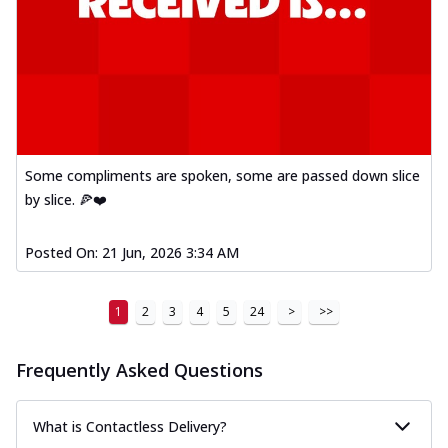
Some compliments are spoken, some are passed down slice
by slice. 🍕❤️
Posted On:
21 Jun, 2026 3:34 AM
1
2
3
4
5
24
>
>>
Frequently Asked Questions
What is Contactless Delivery?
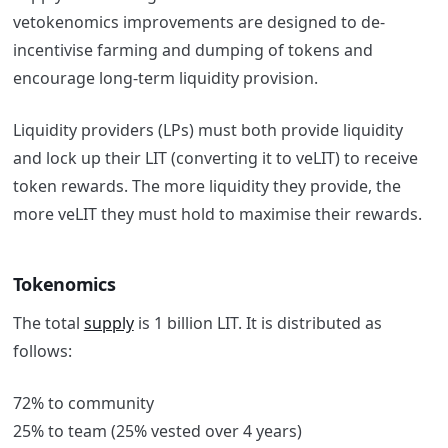
vetokenomics improvements are designed to de-
incentivise farming and dumping of tokens and
encourage long-term liquidity provision.
Liquidity providers (LPs) must both provide liquidity
and lock up their LIT (converting it to veLIT) to receive
token rewards. The more liquidity they provide, the
more veLIT they must hold to maximise their rewards.
Tokenomics
The total
supply
is 1 billion LIT. It is distributed as
follows:
72% to community
25% to team (25% vested over 4 years)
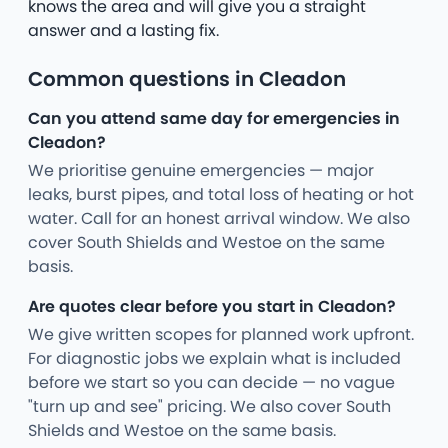
knows the area and will give you a straight
answer and a lasting fix.
Common questions in Cleadon
Can you attend same day for emergencies in
Cleadon?
We prioritise genuine emergencies — major
leaks, burst pipes, and total loss of heating or hot
water. Call for an honest arrival window. We also
cover South Shields and Westoe on the same
basis.
Are quotes clear before you start in Cleadon?
We give written scopes for planned work upfront.
For diagnostic jobs we explain what is included
before we start so you can decide — no vague
"turn up and see" pricing. We also cover South
Shields and Westoe on the same basis.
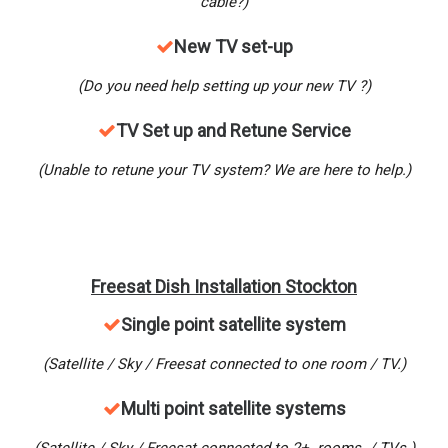
cable?)
New
TV set-up
(Do you need help setting up your new TV ?)
TV Set up and Retune Service
(Unable to retune your TV system? We are here to help.)
Freesat Dish Installation Stockton
Single point satellite system
(Satellite / Sky / Freesat connected to one room / TV.)
M
ulti point satellite systems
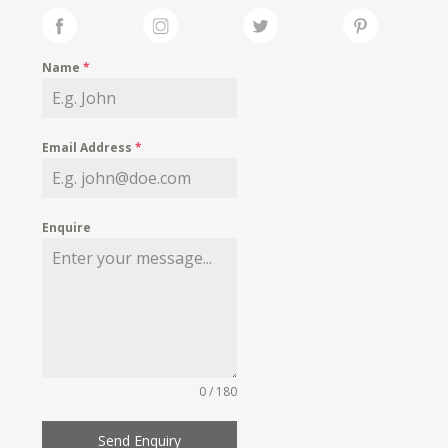
Name
*
Email Address
*
Enquire
0 / 180
Send Enquiry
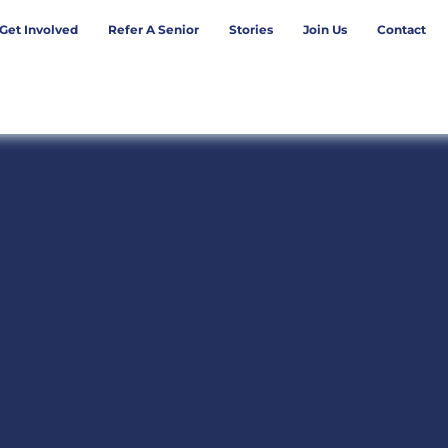
Get Involved
Refer A Senior
Stories
Join Us
Contact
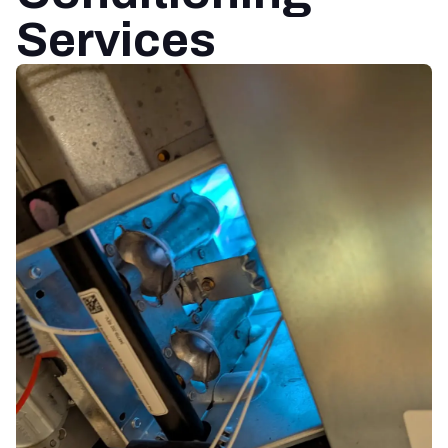
Services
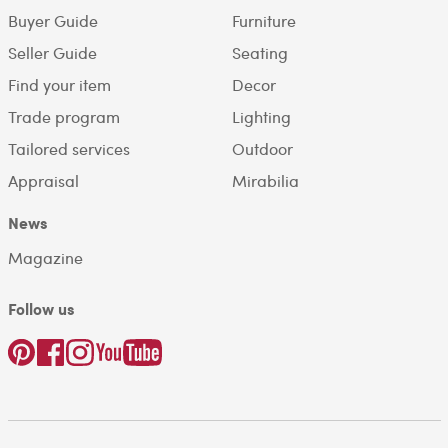
Buyer Guide
Furniture
Seller Guide
Seating
Find your item
Decor
Trade program
Lighting
Tailored services
Outdoor
Appraisal
Mirabilia
News
Magazine
Follow us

****

● **WHAT IS NEEDED**: Within the material, how many lines hold the string "provide"? Give the number by itself.

● **TASK OUTPUT**: 2